*** Source material Section Begins ***

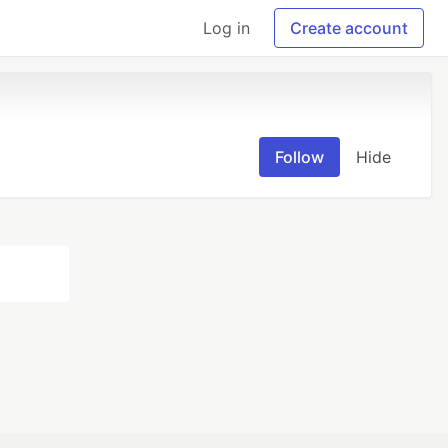
Log in
Create account
Follow
Hide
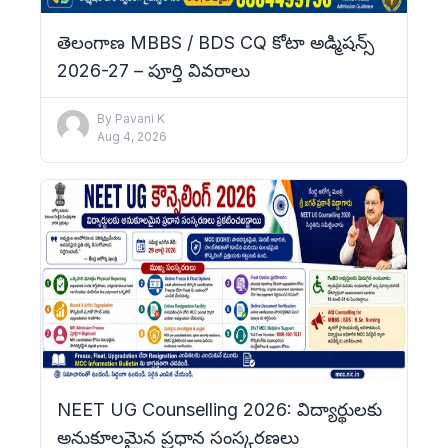
తెలంగాణ MBBS / BDS CQ కోటా అడ్మిషన్స్
2026-27 – పూర్తి వివరాలు
By
Pavani K
Aug 4, 2026
NEET UG Counselling 2026: విద్యార్థులకు
అనుకూలమైన ప్రధాన సంస్కరణలు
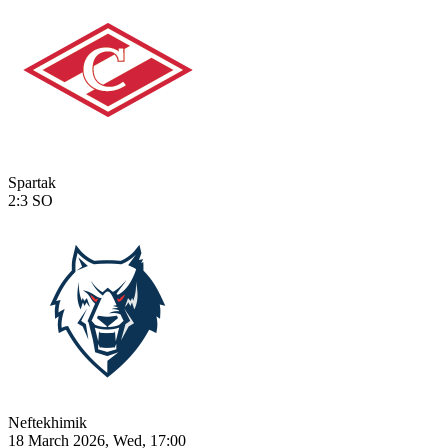
Spartak
2:3
SO
Neftekhimik
18 March 2026, Wed, 17:00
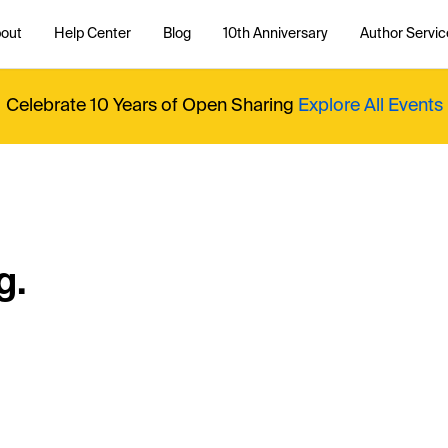
out
Help Center
Blog
10th Anniversary
Author Servic
Celebrate 10 Years of Open Sharing
Explore All Events
g.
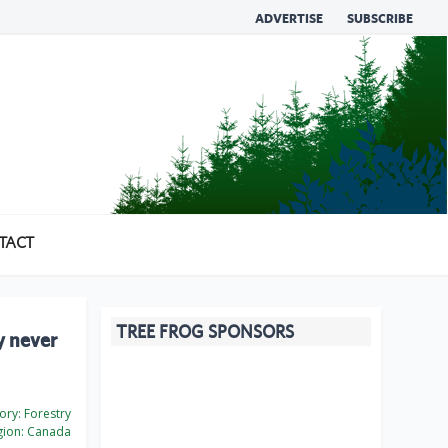
ADVERTISE
SUBSCRIBE
TACT
TREE FROG SPONSORS
y never
ory:
Forestry
ion:
Canada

*** Source material Section Ends ***

* [Description of the task]
Copy every record verbatim while leaving each picture out.

* [Task output]
Log in
Create account
Follow
Hide
తెలంగాణ MBBS / BDS CQ కోటా అడ్మిషన్స్
2026-27 – పూర్తి వివరాలు
By
Pavani K
Aug 4, 2026
NEET UG Counselling 2026: విద్యార్థులకు
అనుకూలమైన ప్రధాన సంస్కరణలు
Spartak
2:3
SO
Neftekhimik
18 March 2026, Wed, 17:00
out
Help Center
Blog
10th Anniversary
Author Servic
Celebrate 10 Years of Open Sharing
Explore All Events
g.
ADVERTISE
SUBSCRIBE
TACT
TREE FROG SPONSORS
y never
ory:
Forestry
ion:
Canada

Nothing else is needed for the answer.